Look through the material below and report every line that includes "professionnels".

------

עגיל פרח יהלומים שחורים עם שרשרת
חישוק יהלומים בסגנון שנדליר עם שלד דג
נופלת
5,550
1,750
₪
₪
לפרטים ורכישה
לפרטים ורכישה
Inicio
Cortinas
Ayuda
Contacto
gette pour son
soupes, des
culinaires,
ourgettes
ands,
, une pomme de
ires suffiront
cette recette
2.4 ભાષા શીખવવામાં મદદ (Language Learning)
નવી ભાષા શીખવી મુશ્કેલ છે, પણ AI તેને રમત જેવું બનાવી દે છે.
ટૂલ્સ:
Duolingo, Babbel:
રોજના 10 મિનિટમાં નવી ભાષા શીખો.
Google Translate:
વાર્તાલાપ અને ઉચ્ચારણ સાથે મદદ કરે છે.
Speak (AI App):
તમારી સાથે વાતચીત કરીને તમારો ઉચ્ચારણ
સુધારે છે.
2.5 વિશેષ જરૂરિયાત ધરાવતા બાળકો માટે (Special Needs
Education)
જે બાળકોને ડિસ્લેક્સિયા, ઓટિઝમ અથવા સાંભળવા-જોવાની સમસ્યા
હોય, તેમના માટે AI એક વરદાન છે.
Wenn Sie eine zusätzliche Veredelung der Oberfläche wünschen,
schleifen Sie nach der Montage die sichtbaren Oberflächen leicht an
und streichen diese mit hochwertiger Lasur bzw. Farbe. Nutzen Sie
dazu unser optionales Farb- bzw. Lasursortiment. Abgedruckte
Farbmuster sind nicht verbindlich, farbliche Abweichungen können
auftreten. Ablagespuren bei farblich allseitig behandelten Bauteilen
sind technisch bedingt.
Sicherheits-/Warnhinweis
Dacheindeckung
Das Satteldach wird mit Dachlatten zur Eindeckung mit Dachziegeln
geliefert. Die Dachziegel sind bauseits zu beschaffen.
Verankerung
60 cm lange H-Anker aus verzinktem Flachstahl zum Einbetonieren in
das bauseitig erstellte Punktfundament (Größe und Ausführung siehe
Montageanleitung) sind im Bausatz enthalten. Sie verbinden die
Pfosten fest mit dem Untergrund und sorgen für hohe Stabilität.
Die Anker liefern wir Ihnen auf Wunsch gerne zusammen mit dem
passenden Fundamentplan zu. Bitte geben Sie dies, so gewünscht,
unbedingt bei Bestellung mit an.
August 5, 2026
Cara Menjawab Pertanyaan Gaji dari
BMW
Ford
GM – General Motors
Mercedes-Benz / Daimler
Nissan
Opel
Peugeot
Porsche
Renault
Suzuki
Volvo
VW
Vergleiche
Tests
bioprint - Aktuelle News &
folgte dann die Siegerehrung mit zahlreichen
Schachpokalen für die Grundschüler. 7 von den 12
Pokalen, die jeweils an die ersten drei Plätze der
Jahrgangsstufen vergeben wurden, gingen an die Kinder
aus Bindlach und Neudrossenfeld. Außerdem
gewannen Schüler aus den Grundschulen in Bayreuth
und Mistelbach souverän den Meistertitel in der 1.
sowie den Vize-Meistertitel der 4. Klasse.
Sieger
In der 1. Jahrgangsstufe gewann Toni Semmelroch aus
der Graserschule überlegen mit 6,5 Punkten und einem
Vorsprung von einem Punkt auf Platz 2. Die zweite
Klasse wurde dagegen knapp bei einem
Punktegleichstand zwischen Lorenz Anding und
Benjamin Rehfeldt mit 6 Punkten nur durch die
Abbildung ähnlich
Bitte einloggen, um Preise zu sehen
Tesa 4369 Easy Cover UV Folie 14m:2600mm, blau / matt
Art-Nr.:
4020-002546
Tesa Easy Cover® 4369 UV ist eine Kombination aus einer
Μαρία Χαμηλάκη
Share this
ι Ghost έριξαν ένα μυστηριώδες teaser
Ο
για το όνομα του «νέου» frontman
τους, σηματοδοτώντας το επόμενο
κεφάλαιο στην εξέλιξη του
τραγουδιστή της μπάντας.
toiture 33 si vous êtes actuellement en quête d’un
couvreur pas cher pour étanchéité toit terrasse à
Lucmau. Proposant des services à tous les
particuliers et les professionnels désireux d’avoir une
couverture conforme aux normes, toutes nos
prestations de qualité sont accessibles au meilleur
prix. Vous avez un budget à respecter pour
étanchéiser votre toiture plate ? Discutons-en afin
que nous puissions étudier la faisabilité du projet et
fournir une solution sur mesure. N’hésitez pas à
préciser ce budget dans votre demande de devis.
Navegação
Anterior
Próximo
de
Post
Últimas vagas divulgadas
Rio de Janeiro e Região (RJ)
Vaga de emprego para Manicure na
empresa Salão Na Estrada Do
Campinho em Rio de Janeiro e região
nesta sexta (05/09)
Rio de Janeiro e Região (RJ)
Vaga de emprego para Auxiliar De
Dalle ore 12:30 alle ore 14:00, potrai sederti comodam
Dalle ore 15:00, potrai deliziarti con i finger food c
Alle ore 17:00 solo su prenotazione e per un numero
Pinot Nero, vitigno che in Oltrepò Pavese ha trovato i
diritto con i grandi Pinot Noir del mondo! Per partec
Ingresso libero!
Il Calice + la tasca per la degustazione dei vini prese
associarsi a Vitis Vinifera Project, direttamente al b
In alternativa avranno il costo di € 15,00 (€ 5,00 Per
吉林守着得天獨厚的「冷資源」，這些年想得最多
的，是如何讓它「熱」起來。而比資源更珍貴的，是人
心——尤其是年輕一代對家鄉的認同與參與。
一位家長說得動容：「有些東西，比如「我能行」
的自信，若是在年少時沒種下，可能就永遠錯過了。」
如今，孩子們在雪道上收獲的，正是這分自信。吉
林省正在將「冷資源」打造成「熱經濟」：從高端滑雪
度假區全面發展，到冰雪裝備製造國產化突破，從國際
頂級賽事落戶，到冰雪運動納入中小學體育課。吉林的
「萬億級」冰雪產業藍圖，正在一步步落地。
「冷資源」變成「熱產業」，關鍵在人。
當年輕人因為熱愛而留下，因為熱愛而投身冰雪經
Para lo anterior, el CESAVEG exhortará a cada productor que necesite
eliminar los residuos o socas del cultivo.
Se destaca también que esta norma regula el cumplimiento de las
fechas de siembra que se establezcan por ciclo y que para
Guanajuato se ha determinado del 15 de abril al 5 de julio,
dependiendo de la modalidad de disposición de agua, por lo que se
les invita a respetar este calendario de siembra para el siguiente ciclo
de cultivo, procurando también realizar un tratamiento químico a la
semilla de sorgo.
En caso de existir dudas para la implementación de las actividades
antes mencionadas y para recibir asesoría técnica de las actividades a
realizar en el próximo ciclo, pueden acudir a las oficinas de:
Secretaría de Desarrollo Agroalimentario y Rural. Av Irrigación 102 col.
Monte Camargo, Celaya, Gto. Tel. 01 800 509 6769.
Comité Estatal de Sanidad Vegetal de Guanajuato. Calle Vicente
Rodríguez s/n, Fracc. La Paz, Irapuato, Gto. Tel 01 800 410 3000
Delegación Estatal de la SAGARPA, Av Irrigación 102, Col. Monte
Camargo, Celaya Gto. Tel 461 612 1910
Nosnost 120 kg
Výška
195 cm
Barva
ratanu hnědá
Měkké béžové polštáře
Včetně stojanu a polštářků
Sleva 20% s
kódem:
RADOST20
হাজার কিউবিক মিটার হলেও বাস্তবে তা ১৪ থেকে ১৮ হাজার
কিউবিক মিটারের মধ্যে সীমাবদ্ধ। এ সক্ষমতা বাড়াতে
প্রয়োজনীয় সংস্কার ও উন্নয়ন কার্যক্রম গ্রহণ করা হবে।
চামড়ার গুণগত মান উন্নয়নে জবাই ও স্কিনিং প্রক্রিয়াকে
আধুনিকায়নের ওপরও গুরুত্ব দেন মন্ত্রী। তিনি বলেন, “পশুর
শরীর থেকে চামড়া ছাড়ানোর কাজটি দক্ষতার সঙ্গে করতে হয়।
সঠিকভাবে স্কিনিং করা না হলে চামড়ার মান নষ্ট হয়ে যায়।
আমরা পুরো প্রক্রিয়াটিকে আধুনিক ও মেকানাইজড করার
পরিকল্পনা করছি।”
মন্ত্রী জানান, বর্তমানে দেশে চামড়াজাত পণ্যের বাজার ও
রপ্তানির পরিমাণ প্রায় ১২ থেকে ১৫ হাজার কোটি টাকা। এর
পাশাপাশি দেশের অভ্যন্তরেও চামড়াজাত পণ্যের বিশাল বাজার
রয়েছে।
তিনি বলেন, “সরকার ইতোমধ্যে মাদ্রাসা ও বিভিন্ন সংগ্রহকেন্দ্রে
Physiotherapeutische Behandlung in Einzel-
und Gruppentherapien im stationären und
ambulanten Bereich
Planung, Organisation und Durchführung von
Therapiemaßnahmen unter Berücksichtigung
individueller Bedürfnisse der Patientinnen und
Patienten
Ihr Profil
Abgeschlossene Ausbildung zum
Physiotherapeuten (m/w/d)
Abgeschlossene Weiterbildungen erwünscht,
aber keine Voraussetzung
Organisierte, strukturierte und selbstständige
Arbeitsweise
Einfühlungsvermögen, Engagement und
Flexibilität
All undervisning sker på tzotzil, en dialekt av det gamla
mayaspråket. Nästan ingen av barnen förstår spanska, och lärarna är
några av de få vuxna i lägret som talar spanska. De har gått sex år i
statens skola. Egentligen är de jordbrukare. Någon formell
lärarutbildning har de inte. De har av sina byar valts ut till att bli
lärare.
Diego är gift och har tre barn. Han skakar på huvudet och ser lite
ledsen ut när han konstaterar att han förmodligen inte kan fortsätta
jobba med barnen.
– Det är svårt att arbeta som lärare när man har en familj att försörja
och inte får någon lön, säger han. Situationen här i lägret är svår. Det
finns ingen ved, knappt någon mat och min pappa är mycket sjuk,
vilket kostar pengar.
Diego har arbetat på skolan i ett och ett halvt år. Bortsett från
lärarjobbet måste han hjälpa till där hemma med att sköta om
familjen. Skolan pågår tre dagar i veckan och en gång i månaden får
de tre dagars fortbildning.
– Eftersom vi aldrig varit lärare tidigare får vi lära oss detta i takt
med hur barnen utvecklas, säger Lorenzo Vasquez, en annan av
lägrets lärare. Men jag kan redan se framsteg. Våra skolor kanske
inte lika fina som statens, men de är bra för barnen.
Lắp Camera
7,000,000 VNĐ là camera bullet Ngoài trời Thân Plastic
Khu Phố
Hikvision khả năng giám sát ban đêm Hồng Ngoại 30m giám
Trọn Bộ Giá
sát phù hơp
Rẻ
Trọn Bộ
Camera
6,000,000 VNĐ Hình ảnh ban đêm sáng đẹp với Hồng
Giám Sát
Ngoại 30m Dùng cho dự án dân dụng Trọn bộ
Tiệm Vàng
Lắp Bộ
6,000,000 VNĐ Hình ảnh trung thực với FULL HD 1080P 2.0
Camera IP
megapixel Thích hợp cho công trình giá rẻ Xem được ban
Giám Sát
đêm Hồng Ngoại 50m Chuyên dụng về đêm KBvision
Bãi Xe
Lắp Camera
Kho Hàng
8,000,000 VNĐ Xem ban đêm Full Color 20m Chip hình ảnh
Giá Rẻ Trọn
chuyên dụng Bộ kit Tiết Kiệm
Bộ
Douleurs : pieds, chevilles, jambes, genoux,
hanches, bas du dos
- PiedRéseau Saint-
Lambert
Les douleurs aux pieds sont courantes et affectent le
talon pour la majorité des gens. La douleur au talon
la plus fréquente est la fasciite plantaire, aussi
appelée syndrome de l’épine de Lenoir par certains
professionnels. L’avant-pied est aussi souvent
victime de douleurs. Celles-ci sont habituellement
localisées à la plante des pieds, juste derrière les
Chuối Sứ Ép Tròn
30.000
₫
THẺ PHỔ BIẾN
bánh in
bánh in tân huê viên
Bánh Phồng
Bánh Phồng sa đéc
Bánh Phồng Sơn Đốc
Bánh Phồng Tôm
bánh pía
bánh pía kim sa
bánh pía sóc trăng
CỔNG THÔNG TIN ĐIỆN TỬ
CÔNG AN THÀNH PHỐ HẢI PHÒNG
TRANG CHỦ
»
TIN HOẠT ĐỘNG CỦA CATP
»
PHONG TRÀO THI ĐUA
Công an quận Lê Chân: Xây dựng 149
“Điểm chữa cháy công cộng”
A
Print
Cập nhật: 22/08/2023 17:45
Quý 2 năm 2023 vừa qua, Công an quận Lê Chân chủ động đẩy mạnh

------

TASK RESPONSE -
particuliers et les professionnels désireux d’avoir une
professionnels. L’avant-pied est aussi souvent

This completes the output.